Taxpayers' Social Security numbers, confidential child abuse reports and personnel reviews of New Jersey workers nearly went to the highest bidder after the state sent surplus computers out for auction.
Nearly 80 percent of discarded computers in a comptroller's office sample had not been scrubbed of data before being shipped to a warehouse, according to an audit released Wednesday.
"At a time when identity theft is all too common, the state must take better precautions so it doesn't end up auctioning off taxpayers' Social Security numbers and health records," Comptroller Matthew Boxer said.
The state's computer redistribution program allows discarded computers to be claimed by another agency within 30 days, or sold or donated. State agencies are supposed to remove data from hard drives before junking computers.
The audit of desktop and laptop computers spanned 17 months, July 2008 through December 2010, and the administrations of Govs. Jon Corzine and Chris Christie. Auditors found information on 46 of the 58 hard drives it tested in the state's surplus property warehouse and personal data on a third.
The computers were shrink-wrapped and ready to be auctioned.
The data included Social Security numbers of taxpayers and employees; child abuse case files, including a child fatality report; a list of state employees' computer passwords; and a judge's tax returns. A memo from the judge on a lawyer's "personal emotional problems" was found on his discarded laptop; personal contact information on most members of Corzine's Cabinet was found on other surplus machines.
Perhaps the most potentially damaging find was 230 files related to state investigative case screenings and child abuse reports, many of which contained the names and addresses of the children involved.
The files also included child immunization records and a child health evaluation.
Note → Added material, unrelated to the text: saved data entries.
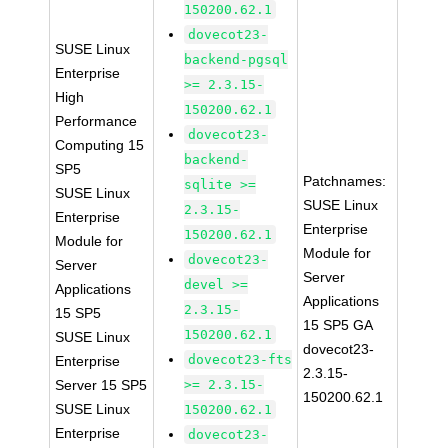
150200.62.1
dovecot23-
SUSE Linux
backend-pgsql
Enterprise
>= 2.3.15-
High
150200.62.1
Performance
dovecot23-
Computing 15
backend-
SP5
Patchnames:
sqlite >=
SUSE Linux
SUSE Linux
2.3.15-
Enterprise
Enterprise
150200.62.1
Module for
Module for
dovecot23-
Server
Server
devel >=
Applications
Applications
2.3.15-
15 SP5
15 SP5 GA
150200.62.1
SUSE Linux
dovecot23-
dovecot23-fts
Enterprise
2.3.15-
Server 15 SP5
>= 2.3.15-
150200.62.1
SUSE Linux
150200.62.1
Enterprise
dovecot23-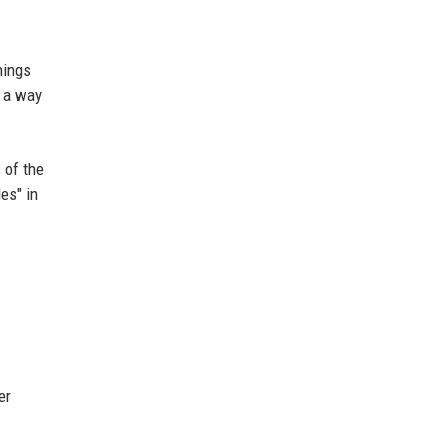
hings
s a way
 of the
es" in
er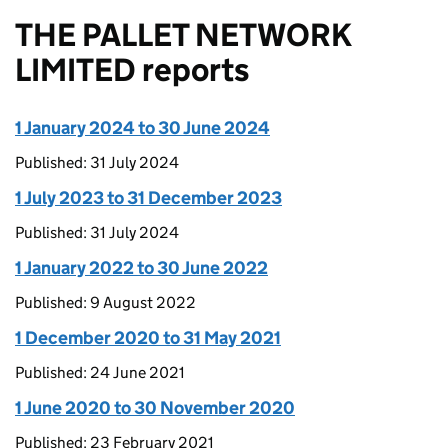
THE PALLET NETWORK
LIMITED reports
1 January 2024 to 30 June 2024
Published: 31 July 2024
1 July 2023 to 31 December 2023
Published: 31 July 2024
1 January 2022 to 30 June 2022
Published: 9 August 2022
1 December 2020 to 31 May 2021
Published: 24 June 2021
1 June 2020 to 30 November 2020
Published: 23 February 2021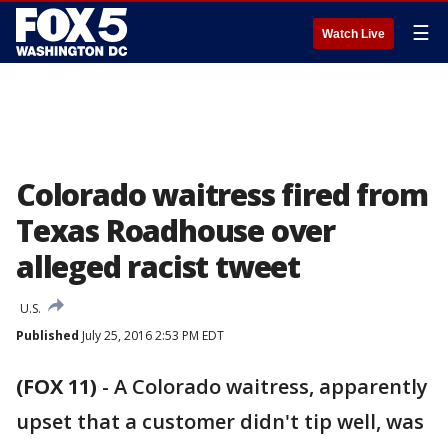
☰
Watch Live
Colorado waitress fired from
Texas Roadhouse over
alleged racist tweet
U.S.
Published
July 25, 2016 2:53 PM EDT
(FOX 11)
-
A Colorado waitress, apparently
upset that a customer didn't tip well, was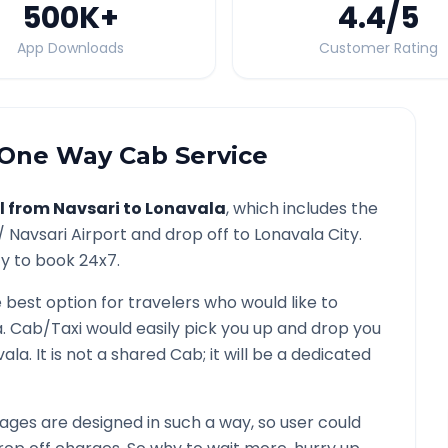
500K
+
4.4
/5
App Downloads
Customer Rating
One Way Cab Service
l from
Navsari
to
Lonavala
, which includes the
 /
Navsari
Airport and drop off to
Lonavala
City.
ty to book 24x7.
e best option for travelers who would like to
a
. Cab/Taxi would easily pick you up and drop you
vala
. It is not a shared Cab; it will be a dedicated
ges are designed in such a way, so user could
Another computer contained a list of vendor payments referencing names, addresses and phone numbers of children removed from their homes because of abuse or neglect, and information about their cases.
"The availability of such confidential personal information and sensitive business information to third parties through the disposal of state-owned computer equipment presents security risks to the affected individuals and state agencies," the audit states. "Further, the release of such information to unauthorized parties would violate various federal and state statutes."
Department of Children and Families spokeswoman Lauren Kidd said the child welfare agency has revised its computer disposal and sanitation policy to ensure hard drives are destroyed before computers leave the department. One employee was disciplined, she said.
Glenn Grant, acting administrative director of the courts, said the judiciary had taken steps to improve security after the judge's laptop was recycled without data being erased. He said the department turns in 2,300 computers a year.
The Treasury Department, which oversees the redistribution program, suspended computer auctions while the audit was still going on to prevent the future release of personal, confidential data from computers bound for auction. Additional steps are under way or under consideration, according to the report.
The audit found data from four state agencies, including one that had been cited in 2009 for discarding data-containing computers. The agencies were not named in the audit.
The audit did not check any computers that had been turned in by one agency, then claimed by another. The comptroller's office also had no way to test computers that had previously been sold at auction.
Four of the scrapped computers at the warehouse, packaged to be sold as scrap, were still under warranty, the audit found.